### TASK DESCRIPTION
Write the records out once more, exactly as they are given.

BEGIN INFORMATION GIVEN

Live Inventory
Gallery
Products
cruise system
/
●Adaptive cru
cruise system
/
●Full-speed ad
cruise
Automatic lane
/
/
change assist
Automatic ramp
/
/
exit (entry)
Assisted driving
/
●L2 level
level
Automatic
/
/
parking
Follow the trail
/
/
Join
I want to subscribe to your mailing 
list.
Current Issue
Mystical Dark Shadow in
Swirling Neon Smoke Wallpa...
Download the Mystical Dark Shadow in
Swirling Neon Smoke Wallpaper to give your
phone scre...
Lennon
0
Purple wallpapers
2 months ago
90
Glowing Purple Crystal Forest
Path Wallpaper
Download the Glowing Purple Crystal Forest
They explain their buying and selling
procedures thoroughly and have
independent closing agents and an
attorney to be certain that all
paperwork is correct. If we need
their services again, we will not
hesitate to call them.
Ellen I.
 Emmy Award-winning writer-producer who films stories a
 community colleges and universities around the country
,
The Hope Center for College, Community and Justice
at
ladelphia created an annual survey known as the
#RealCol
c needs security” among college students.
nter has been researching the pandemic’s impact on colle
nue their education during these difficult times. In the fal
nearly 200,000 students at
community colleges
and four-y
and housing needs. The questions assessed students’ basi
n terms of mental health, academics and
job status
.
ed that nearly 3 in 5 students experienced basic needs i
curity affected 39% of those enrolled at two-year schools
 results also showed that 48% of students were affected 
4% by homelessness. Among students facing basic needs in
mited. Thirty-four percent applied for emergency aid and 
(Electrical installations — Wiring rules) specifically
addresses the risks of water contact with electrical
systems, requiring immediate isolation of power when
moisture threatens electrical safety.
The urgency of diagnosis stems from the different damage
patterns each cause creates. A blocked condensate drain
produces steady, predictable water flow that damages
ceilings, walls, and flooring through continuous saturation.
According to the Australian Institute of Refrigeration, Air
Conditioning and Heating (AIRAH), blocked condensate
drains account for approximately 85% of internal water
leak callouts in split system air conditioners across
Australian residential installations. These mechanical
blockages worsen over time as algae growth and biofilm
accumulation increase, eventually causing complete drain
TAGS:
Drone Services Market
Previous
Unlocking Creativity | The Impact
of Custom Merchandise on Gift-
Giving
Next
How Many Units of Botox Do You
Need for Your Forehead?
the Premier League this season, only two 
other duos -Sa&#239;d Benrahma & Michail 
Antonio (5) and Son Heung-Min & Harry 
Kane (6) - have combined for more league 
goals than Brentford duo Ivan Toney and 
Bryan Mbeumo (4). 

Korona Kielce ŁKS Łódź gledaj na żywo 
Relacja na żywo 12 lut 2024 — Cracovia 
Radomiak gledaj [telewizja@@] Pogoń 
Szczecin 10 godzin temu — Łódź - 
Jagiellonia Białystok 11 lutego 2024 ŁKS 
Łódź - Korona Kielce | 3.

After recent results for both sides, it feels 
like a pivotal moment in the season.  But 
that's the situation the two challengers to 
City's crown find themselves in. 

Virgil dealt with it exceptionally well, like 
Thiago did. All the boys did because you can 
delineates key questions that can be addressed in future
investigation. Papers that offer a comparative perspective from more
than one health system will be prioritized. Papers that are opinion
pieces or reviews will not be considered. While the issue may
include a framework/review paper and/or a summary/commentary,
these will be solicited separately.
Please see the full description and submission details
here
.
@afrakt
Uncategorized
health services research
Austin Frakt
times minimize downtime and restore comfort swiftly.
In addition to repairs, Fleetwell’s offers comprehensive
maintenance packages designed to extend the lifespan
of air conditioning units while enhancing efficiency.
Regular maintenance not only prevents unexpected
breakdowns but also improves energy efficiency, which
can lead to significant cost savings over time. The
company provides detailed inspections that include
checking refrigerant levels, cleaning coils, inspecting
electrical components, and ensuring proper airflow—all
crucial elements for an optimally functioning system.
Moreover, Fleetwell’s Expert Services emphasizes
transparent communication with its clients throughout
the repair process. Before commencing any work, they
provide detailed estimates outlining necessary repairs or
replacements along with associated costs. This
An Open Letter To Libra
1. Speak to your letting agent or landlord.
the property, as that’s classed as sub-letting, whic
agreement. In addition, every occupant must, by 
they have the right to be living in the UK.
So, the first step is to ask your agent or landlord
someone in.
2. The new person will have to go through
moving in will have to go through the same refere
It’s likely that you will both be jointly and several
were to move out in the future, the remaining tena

END INFORMATION GIVEN

### RESULT OF THE TASK
Live Inventory
Gallery
Products
cruise system
/
●Adaptive cru
cruise system
/
●Full-speed ad
cruise
Automatic lane
/
/
change assist
Automatic ramp
/
/
exit (entry)
Assisted driving
/
●L2 level
level
Automatic
/
/
parking
Follow the trail
/
/
Join
I want to subscribe to your mailing 
list.
Current Issue
Mystical Dark Shadow in
Swirling Neon Smoke Wallpa...
Download the Mystical Dark Shadow in
Swirling Neon Smoke Wallpaper to give your
phone scre...
Lennon
0
Purple wallpapers
2 months ago
90
Glowing Purple Crystal Forest
Path Wallpaper
Download the Glowing Purple Crystal Forest
They explain their buying and selling
procedures thoroughly and have
independent closing agents and an
attorney to be certain that all
paperwork is correct. If we need
their services again, we will not
hesitate to call them.
Ellen I.
 Emmy Award-winning writer-producer who films stories a
 community colleges and universities around the country
,
The Hope Center for College, Community and Justice
at
ladelphia created an annual survey known as the
#RealCol
c needs security” among college students.
nter has been researching the pandemic’s impact on colle
nue their education during these difficult times. In the fal
nearly 200,000 students at
community colleges
and four-y
and housing needs. The questions assessed students’ basi
n terms of mental health, academics and
job status
.
ed that nearly 3 in 5 students experienced basic needs i
curity affected 39% of those enrolled at two-year schools
 results also showed that 48% of students were affected 
4% by homelessness. Among students facing basic needs in
mited. Thirty-four percent applied for emergency aid and 
(Electrical installations — Wiring rules) specifically
addresses the risks of water contact with electrical
systems, requiring immediate isolation of power when
moisture threatens electrical safety.
The urgency of diagnosis stems from the different damage
patterns each cause creates. A blocked condensate drain
produces steady, predictable water flow that damages
ceilings, walls, and flooring through continuous saturation.
According to the Australian Institute of Refrigeration, Air
Conditioning and Heating (AIRAH), blocked condensate
drains account for approximately 85% of internal water
leak callouts in split system air conditioners across
Australian residential installations. These mechanical
blockages worsen over time as algae growth and biofilm
accumulation increase, eventually causing complete drain
TAGS:
Drone Services Market
Previous
Unlocking Creativity | The Impact
of Custom Merchandise on Gift-
Giving
Next
How Many Units of Botox Do You
Need for Your Forehead?
the Premier League this season, only two 
other duos -Sa&#239;d Benrahma & Michail 
Antonio (5) and Son Heung-Min & Harry 
Kane (6) - have combined for more league 
goals than Brentford duo Ivan Toney and 
Bryan Mbeumo (4). 

Korona Kielce ŁKS Łódź gledaj na żywo 
Relacja na żywo 12 lut 2024 — Cracovia 
Radomiak gledaj [telewizja@@] Pogoń 
Szczecin 10 godzin temu — Łódź - 
Jagiellonia Białystok 11 lutego 2024 ŁKS 
Łódź - Korona Kielce | 3.

After recent results for both sides, it feels 
like a pivotal moment in the season.  But 
that's the situation the two challengers to 
City's crown find themselves in. 

Virgil dealt with it exceptionally well, like 
Thiago did. All the boys did because you can 
delineates key questions that can be addressed in future
investigation. Papers that offer a comparative perspective from more
than one health system will be prioritized. Papers that are opinion
pieces or reviews will not be considered. While the issue may
include a framework/review paper and/or a summary/commentary,
these will be solicited separately.
Please see the full description and submission details
here
.
@afrakt
Uncategorized
health services research
Austin Frakt
times minimize downtime and restore comfort swiftly.
In addition to repairs, Fleetwell’s offers comprehensive
maintenance packages designed to extend the lifespan
of air conditioning units while enhancing efficiency.
Regular maintenance not only prevents unexpected
breakdowns but also improves energy efficiency, which
can lead to significant cost savings over time. The
company provides detailed inspections that include
checking refrigerant levels, cleaning coils, inspecting
electrical components, and ensuring proper airflow—all
crucial elements for an optimally functioning system.
Moreover, Fleetwell’s Expert Services emphasizes
transparent communication with its clients throughout
the repair process. Before commencing any work, they
provide detailed estimates outlining necessary repairs or
replacements along with associated costs. This
An Open Letter To Libra
1. Speak to your letting agent or landlord.
the property, as that’s classed as sub-letting, whic
agreement. In addition, every occupant must, by 
they have the right to be living in the UK.
So, the first step is to ask your agent or landlord
someone in.
2. The new person will have to go through
moving in will have to go through the same refere
It’s likely that you will both be jointly and several
were to move out in the future, the remaining tena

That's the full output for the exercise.